Rectangling polish

2022-09-01 08:27:21 -05:00 · 2022-09-01 08:27:21 -05:00 · fc3641a376
parent 279611af8a
commit fc3641a376
1 changed files with 82 additions and 53 deletions
--- a/rectangling.qmd
+++ b/rectangling.qmd
@ -10,17 +10,17 @@ status("polishing")
 ## Introduction

 In this chapter, you'll learn the art of data **rectangling**, taking data that is fundamentally tree-like and converting it into a rectangular data frames made up of rows and columns.
-This is important because hierarchical data is surprisingly common, especially when working with data that comes from a web API.
+This is important because hierarchical data is surprisingly common, especially when working with data that comes from the web.

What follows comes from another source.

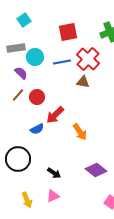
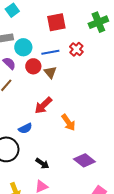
red cross: (88, 59) -> (76, 49), size x0.6
brown triangle: (83, 82) -> (50, 72), moved, turned 40
red circle: (37, 97) -> (33, 66), moved
blue semicircle: (37, 129) -> (25, 128), moved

-To learn about rectangling, you'll first learn about lists, the data structure that makes hierarchical data possible in R.
-Then you'll learn about two crucial tidyr functions: `tidyr::unnest_longer()`, which converts children in rows, and `tidyr::unnest_wider()`, which converts children into columns.
-We'll then show you a few case studies, applying these simple function multiple times to solve real problems.
+To learn about rectangling, you'll need to first learn about lists, the data structure that makes hierarchical data possible.
+Then you'll learn about two crucial tidyr functions: `tidyr::unnest_longer()` and `tidyr::unnest_wider()`.
+We'll then show you a few case studies, applying these simple functions again and again to solve real problems.
 We'll finish off by talking about JSON, the most frequent source of hierarchical datasets and a common format for data exchange on the web.

 ### Prerequisites

 In this chapter we'll use many functions from tidyr, a core member of the tidyverse.
-We'll also use repurrrsive to provide some interesting datasets rectangling practice, and we'll finish up with a little jsonlite, which we'll use to read JSON files into R lists.
+We'll also use repurrrsive to provide some interesting datasets for rectangling practice, and we'll finish by using jsonlite to read JSON files into R lists.

 ```{r}
 #| label: setup
@ -33,8 +33,8 @@ library(jsonlite)

 ## Lists

-So far we've used simple vectors like integers, numbers, characters, date-times, and factors.
-These vectors are simple because they're homogeneous: every element is same type.
+So far you've worked with data frames that contain simple vectors like integers, numbers, characters, date-times, and factors.
+These vectors are simple because they're homogeneous: every element is the same type.
 If you want to store element of different types in the same vector, you'll need a **list**, which you create with `list()`:

 ```{r}
@ -86,16 +86,21 @@ x5 <- list(1, list(2, list(3, list(4, list(5)))))
 str(x5)
 ```

-As lists get even large and more complex, even `str()` starts to fail, you'll need to switch to `View()`[^rectangling-1].
-@fig-view-collapsed shows the result of calling `View(x4)`. The viewer starts by showing just the top level of the list, but you can interactively expand any of the components to see more, as in @fig-view-expand-1. RStudio will also show you the code you need to access that element, as in @fig-view-expand-2. We'll come back to how this code works in @sec-vector-subsetting.
+As lists get even larger and more complex, `str()` eventually starts to fail, and you'll need to switch to `View()`[^rectangling-1].
+@fig-view-collapsed shows the result of calling `View(x4)`. The viewer starts by showing just the top level of the list, but you can interactively expand any of the components to see more, as in @fig-view-expand-1. RStudio will also show you the code you need to access that element, as in @fig-view-expand-2. We'll come back to how this code works in @sec-lists.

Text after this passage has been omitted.